In Table 2 (raw returns), Model 1 shows an adjusted R2 of 3.08% for GAAP earnings,
and model 2 shows an adjusted R2 of 2.90% for aggregate Core Earnings. We conduct a
statistical test of model 1 versus model 2 using Vuong (1989), and the results indicate that the
GAAP earnings model is significantly better than the aggregate Core Earnings model at α ≤ 0.00
(z-statistic = -4.67). When we disaggregate the seven Core Earnings adjustments in models 3-9
we find that five of the adjustments are incrementally significant to GAAP earnings.

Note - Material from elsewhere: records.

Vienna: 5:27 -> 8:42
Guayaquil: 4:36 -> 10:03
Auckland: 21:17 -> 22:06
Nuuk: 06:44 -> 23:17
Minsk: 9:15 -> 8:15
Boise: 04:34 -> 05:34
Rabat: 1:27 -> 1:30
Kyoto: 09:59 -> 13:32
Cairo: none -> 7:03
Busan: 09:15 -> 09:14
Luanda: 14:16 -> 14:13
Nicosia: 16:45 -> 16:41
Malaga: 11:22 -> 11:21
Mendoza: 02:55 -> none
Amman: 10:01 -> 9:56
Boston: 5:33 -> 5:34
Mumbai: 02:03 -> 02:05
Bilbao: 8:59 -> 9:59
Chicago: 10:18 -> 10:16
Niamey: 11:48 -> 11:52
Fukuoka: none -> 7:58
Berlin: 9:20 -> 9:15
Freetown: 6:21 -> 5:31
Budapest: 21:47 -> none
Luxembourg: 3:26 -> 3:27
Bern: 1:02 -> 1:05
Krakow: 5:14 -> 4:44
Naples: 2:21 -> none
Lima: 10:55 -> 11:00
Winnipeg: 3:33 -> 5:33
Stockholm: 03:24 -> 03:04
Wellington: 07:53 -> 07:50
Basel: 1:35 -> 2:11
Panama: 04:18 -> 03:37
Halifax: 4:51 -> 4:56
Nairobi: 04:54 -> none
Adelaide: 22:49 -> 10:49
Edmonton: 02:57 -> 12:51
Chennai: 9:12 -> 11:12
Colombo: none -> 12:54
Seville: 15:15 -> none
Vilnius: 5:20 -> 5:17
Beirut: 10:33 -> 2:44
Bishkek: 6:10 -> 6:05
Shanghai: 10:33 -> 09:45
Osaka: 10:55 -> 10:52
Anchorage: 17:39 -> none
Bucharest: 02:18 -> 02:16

Specifically, stock option expense, gains and losses from asset sales, goodwill impairment
charges, reversals of prior year charges, and pension costs are incrementally significant to GAAP
earnings, with each adjustment’s Vuong (1989) z-statistic indicating significance at α ≤ 0.00.
Thus, disaggregating the Core Earnings adjustments improves the performance of five of the
seven adjustment models relative to the GAAP earnings model (i.e., model 1).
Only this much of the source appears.